Le changement climatique a été un intérêt commun et se trouve à l'avant-garde des discussions et décisions politiques cruciales depuis de nombreuses années. Les nuages bas jouent un rôle significatif dans la compréhension du climat terrestre, mais ils sont difficiles à interpréter et à représenter dans les modèles climatiques. En classifiant ces structures nuageuses, il y a une meilleure possibilité de comprendre les structures physiques des nuages, ce qui améliorerait la génération des modèles climatiques, conduisant ainsi à de meilleures prédictions du changement climatique ou à des mises à jour météorologiques. Les nuages s'organisent sous de nombreuses formes, ce qui rend difficile la construction d'algorithmes traditionnels basés sur des règles pour séparer les caractéristiques nuageuses. Dans cet article, la classification des motifs d'organisation nuageuse a été réalisée en utilisant une nouvelle version élargie du réseau neuronal convolutif (CNN) appelée EfficientNet comme encodeur et UNet comme décodeur.

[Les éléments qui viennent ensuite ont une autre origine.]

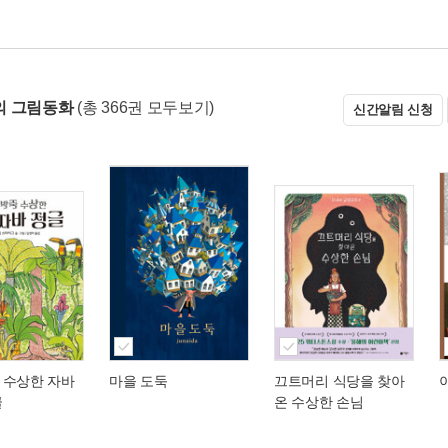
의 그림동화
(총 366권 모두보기)
신간알림 신청
 수상한 자바
마을 도둑
끄트머리 식당을 찾아
글
온 수상한 손님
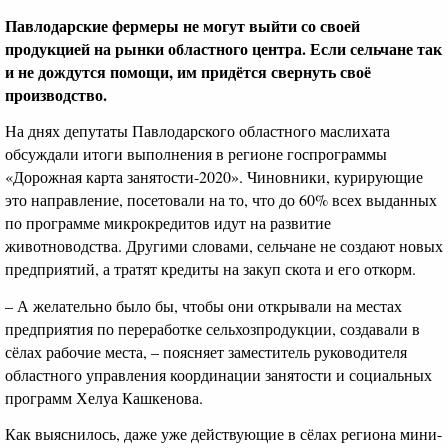
Павлодарские фермеры не могут выйти со своей
продукцией на рынки областного центра. Если сельчане так
и не дождутся помощи, им придётся свернуть своё
производство.
На днях депутаты Павлодарского областного маслихата
обсуждали итоги выполнения в регионе госпрограммы
«Дорожная карта занятости-2020». Чиновники, курирующие
это направление, посетовали на то, что до 60% всех выданных
по программе микрокредитов идут на развитие
животноводства. Другими словами, сельчане не создают новых
предприятий, а тратят кредиты на закуп скота и его откорм.
– А желательно было бы, чтобы они открывали на местах
предприятия по переработке сельхозпродукции, создавали в
сёлах рабочие места, – поясняет заместитель руководителя
областного управления координации занятости и социальных
программ Хелуа Кашкенова.
Как выяснилось, даже уже действующие в сёлах региона мини-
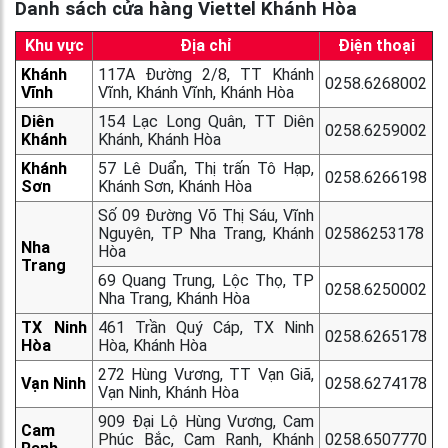
Danh sách cửa hàng Viettel Khánh Hòa
Khu vực
Địa chỉ
Điện thoại
Khánh
117A Đường 2/8, TT Khánh
0258.6268002
Vĩnh
Vĩnh, Khánh Vĩnh, Khánh Hòa
Diên
154 Lạc Long Quân, TT Diên
0258.6259002
Khánh
Khánh, Khánh Hòa
Khánh
57 Lê Duẩn, Thị trấn Tô Hạp,
0258.6266198
Sơn
Khánh Sơn, Khánh Hòa
Số 09 Đường Võ Thị Sáu, Vĩnh
Nguyên, TP Nha Trang, Khánh
02586253178
Nha
Hòa
Trang
69 Quang Trung, Lộc Thọ, TP
0258.6250002
Nha Trang, Khánh Hòa
TX Ninh
461 Trần Quý Cáp, TX Ninh
0258.6265178
Hòa
Hòa, Khánh Hòa
272 Hùng Vương, TT Vạn Giã,
Vạn Ninh
0258.6274178
Vạn Ninh, Khánh Hòa
909 Đại Lộ Hùng Vương, Cam
Cam
Phúc Bắc, Cam Ranh, Khánh
0258.6507770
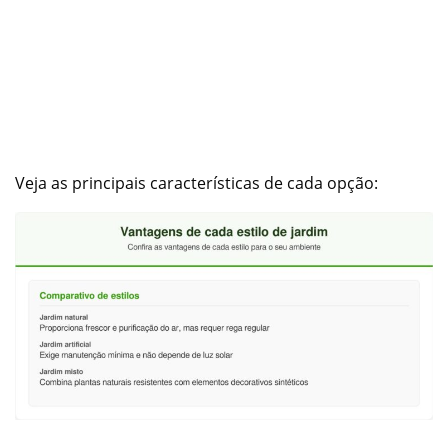
Veja as principais características de cada opção:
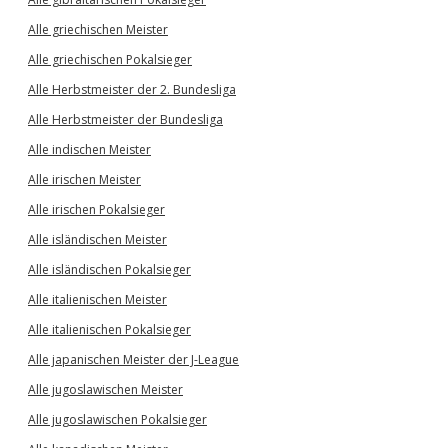
Alle griechischen Meister
Alle griechischen Pokalsieger
Alle Herbstmeister der 2. Bundesliga
Alle Herbstmeister der Bundesliga
Alle indischen Meister
Alle irischen Meister
Alle irischen Pokalsieger
Alle isländischen Meister
Alle isländischen Pokalsieger
Alle italienischen Meister
Alle italienischen Pokalsieger
Alle japanischen Meister der J-League
Alle jugoslawischen Meister
Alle jugoslawischen Pokalsieger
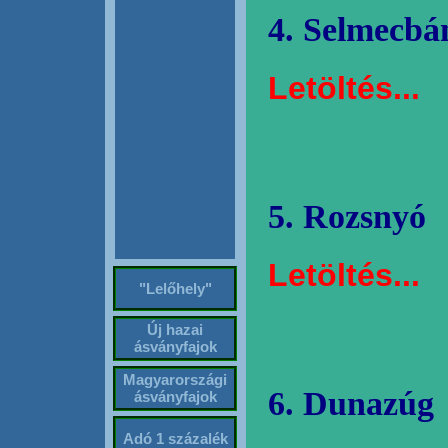
4. Selmecbá
Letöltés...
5. Rozsnyó
Letöltés...
"Lelőhely"
Új hazai
ásványfajok
Magyarországi
6. Dunazúg
ásványfajok
Adó 1 százalék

Ces derniers ont fonctionné comme extracteur et reconstructeur de cartes de caractéristiques fines, servant également de classificateur pour aider les experts à comprendre comment les nuages façonneront le climat futur. L'utilisation d'un modèle de segmentation pour une tâche de classification a montré qu'il est possible d'obtenir de bonnes performances avec ce jeu de données grâce à un bon encodeur associé à UNet. Le coefficient Dice a été utilisé comme métrique finale d'évaluation, donnant respectivement des scores de 66,26 % et 66,02 % pour le classement public et privé (ensemble de test) lors de la compétition Kaggle.